====== Material to process
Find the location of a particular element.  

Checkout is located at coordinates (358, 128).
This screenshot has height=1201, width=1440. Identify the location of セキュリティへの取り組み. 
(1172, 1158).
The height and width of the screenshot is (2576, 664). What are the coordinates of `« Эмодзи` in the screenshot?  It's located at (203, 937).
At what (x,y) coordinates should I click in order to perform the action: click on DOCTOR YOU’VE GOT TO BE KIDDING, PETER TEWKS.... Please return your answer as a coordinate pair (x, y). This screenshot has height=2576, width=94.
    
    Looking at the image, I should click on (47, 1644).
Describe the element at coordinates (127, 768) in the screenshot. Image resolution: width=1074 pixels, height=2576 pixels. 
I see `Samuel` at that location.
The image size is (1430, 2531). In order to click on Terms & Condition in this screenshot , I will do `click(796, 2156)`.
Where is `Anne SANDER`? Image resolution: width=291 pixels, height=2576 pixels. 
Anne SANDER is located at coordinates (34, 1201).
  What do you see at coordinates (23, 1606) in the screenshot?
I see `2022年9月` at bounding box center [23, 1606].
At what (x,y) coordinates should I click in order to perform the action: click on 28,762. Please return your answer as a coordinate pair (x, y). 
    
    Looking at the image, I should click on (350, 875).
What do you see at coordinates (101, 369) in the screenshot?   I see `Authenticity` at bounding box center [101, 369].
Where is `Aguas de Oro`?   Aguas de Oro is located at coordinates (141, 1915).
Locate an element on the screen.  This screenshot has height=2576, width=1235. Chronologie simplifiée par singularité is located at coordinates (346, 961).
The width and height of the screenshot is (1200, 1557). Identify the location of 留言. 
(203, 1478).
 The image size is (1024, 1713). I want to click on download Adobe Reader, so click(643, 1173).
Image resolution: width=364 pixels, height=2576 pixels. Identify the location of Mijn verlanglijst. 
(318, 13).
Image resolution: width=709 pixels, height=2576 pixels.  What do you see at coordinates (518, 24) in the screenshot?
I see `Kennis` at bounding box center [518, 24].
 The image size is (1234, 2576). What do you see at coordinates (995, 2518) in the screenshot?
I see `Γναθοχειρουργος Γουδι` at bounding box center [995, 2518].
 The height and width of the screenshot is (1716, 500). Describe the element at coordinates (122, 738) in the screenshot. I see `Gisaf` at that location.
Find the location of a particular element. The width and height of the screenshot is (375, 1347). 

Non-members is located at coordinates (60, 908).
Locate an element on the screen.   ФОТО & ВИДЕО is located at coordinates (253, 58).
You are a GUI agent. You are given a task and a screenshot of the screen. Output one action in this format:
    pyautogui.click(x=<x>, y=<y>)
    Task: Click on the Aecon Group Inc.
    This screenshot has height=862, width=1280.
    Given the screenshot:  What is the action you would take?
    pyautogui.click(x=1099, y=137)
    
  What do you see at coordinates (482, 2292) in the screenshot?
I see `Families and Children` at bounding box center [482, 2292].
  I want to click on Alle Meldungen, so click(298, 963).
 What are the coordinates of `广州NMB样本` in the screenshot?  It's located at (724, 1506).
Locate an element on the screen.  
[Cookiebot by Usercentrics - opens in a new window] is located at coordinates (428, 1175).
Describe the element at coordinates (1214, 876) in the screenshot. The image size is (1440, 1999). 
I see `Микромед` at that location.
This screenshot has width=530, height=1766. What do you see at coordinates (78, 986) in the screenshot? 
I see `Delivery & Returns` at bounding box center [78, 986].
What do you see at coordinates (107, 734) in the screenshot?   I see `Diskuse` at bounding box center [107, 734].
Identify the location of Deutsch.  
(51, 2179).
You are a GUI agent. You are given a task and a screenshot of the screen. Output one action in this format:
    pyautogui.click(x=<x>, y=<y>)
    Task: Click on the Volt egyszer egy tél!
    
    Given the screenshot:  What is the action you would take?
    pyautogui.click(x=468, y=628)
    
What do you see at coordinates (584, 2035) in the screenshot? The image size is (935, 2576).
============
→ **Exercise requirements**
Return the entries above exactly as they appear.

→ **Solution to the problem**
Find the location of a particular element.  

Checkout is located at coordinates (358, 128).
This screenshot has height=1201, width=1440. Identify the location of セキュリティへの取り組み. 
(1172, 1158).
The height and width of the screenshot is (2576, 664). What are the coordinates of `« Эмодзи` in the screenshot?  It's located at (203, 937).
At what (x,y) coordinates should I click in order to perform the action: click on DOCTOR YOU’VE GOT TO BE KIDDING, PETER TEWKS.... Please return your answer as a coordinate pair (x, y). This screenshot has height=2576, width=94.
    
    Looking at the image, I should click on (47, 1644).
Describe the element at coordinates (127, 768) in the screenshot. Image resolution: width=1074 pixels, height=2576 pixels. 
I see `Samuel` at that location.
The image size is (1430, 2531). In order to click on Terms & Condition in this screenshot , I will do `click(796, 2156)`.
Where is `Anne SANDER`? Image resolution: width=291 pixels, height=2576 pixels. 
Anne SANDER is located at coordinates (34, 1201).
  What do you see at coordinates (23, 1606) in the screenshot?
I see `2022年9月` at bounding box center [23, 1606].
At what (x,y) coordinates should I click in order to perform the action: click on 28,762. Please return your answer as a coordinate pair (x, y). 
    
    Looking at the image, I should click on (350, 875).
What do you see at coordinates (101, 369) in the screenshot?   I see `Authenticity` at bounding box center [101, 369].
Where is `Aguas de Oro`?   Aguas de Oro is located at coordinates (141, 1915).
Locate an element on the screen.  This screenshot has height=2576, width=1235. Chronologie simplifiée par singularité is located at coordinates (346, 961).
The width and height of the screenshot is (1200, 1557). Identify the location of 留言. 
(203, 1478).
 The image size is (1024, 1713). I want to click on download Adobe Reader, so click(643, 1173).
Image resolution: width=364 pixels, height=2576 pixels. Identify the location of Mijn verlanglijst. 
(318, 13).
Image resolution: width=709 pixels, height=2576 pixels.  What do you see at coordinates (518, 24) in the screenshot?
I see `Kennis` at bounding box center [518, 24].
 The image size is (1234, 2576). What do you see at coordinates (995, 2518) in the screenshot?
I see `Γναθοχειρουργος Γουδι` at bounding box center [995, 2518].
 The height and width of the screenshot is (1716, 500). Describe the element at coordinates (122, 738) in the screenshot. I see `Gisaf` at that location.
Find the location of a particular element. The width and height of the screenshot is (375, 1347). 

Non-members is located at coordinates (60, 908).
Locate an element on the screen.   ФОТО & ВИДЕО is located at coordinates (253, 58).
You are a GUI agent. You are given a task and a screenshot of the screen. Output one action in this format:
    pyautogui.click(x=<x>, y=<y>)
    Task: Click on the Aecon Group Inc.
    This screenshot has height=862, width=1280.
    Given the screenshot:  What is the action you would take?
    pyautogui.click(x=1099, y=137)
    
  What do you see at coordinates (482, 2292) in the screenshot?
I see `Families and Children` at bounding box center [482, 2292].
  I want to click on Alle Meldungen, so click(298, 963).
 What are the coordinates of `广州NMB样本` in the screenshot?  It's located at (724, 1506).
Locate an element on the screen.  
[Cookiebot by Usercentrics - opens in a new window] is located at coordinates (428, 1175).
Describe the element at coordinates (1214, 876) in the screenshot. The image size is (1440, 1999). 
I see `Микромед` at that location.
This screenshot has width=530, height=1766. What do you see at coordinates (78, 986) in the screenshot? 
I see `Delivery & Returns` at bounding box center [78, 986].
What do you see at coordinates (107, 734) in the screenshot?   I see `Diskuse` at bounding box center [107, 734].
Identify the location of Deutsch.  
(51, 2179).
You are a GUI agent. You are given a task and a screenshot of the screen. Output one action in this format:
    pyautogui.click(x=<x>, y=<y>)
    Task: Click on the Volt egyszer egy tél!
    
    Given the screenshot:  What is the action you would take?
    pyautogui.click(x=468, y=628)
    
What do you see at coordinates (584, 2035) in the screenshot? The image size is (935, 2576).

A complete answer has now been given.